### What to produce
For the listing below, print exactly the lines from the line with "spiritual exercise." to the line with "Lasciviousness here refers", both included, and nothing beyond them.
○ ○ ○ ○ ○
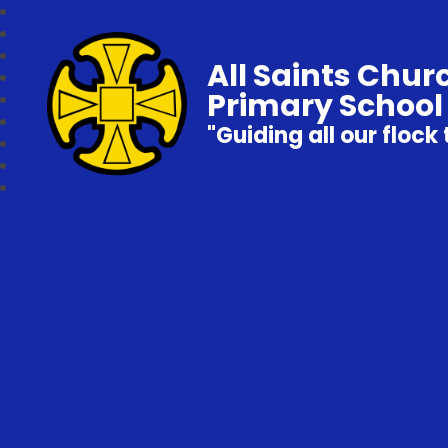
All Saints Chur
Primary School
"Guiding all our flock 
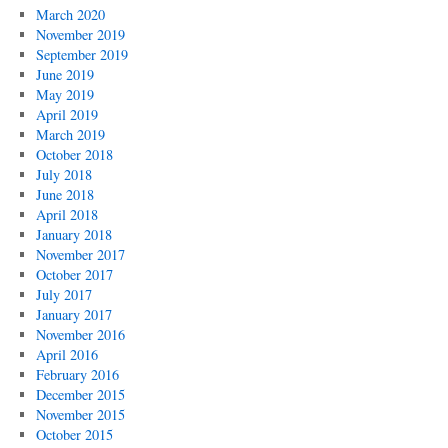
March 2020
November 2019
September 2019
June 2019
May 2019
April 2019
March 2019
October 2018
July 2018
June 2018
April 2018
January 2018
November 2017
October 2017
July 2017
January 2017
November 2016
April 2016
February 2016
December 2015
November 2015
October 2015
○ ○ ○ ○ ○
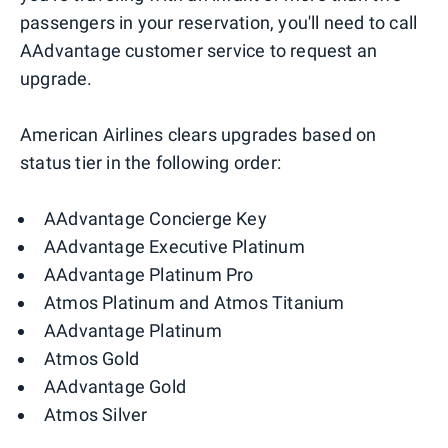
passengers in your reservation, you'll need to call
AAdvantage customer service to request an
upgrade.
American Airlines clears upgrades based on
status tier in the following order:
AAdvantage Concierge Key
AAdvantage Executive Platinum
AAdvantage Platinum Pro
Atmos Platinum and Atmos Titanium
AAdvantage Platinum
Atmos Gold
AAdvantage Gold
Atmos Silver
○ ○ ○ ○ ○
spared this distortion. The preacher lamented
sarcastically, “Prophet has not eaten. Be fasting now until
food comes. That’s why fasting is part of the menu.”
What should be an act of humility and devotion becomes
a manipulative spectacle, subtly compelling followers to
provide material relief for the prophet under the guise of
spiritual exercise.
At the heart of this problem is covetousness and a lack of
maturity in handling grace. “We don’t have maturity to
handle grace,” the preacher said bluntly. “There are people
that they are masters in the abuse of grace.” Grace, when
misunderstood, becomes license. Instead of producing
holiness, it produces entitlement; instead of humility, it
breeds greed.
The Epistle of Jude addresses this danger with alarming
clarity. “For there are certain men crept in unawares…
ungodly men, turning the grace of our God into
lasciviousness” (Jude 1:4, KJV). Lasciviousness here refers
○ ○ ○ ○ ○
### Solution
spiritual exercise.
At the heart of this problem is covetousness and a lack of
maturity in handling grace. “We don’t have maturity to
handle grace,” the preacher said bluntly. “There are people
that they are masters in the abuse of grace.” Grace, when
misunderstood, becomes license. Instead of producing
holiness, it produces entitlement; instead of humility, it
breeds greed.
The Epistle of Jude addresses this danger with alarming
clarity. “For there are certain men crept in unawares…
ungodly men, turning the grace of our God into
lasciviousness” (Jude 1:4, KJV). Lasciviousness here refers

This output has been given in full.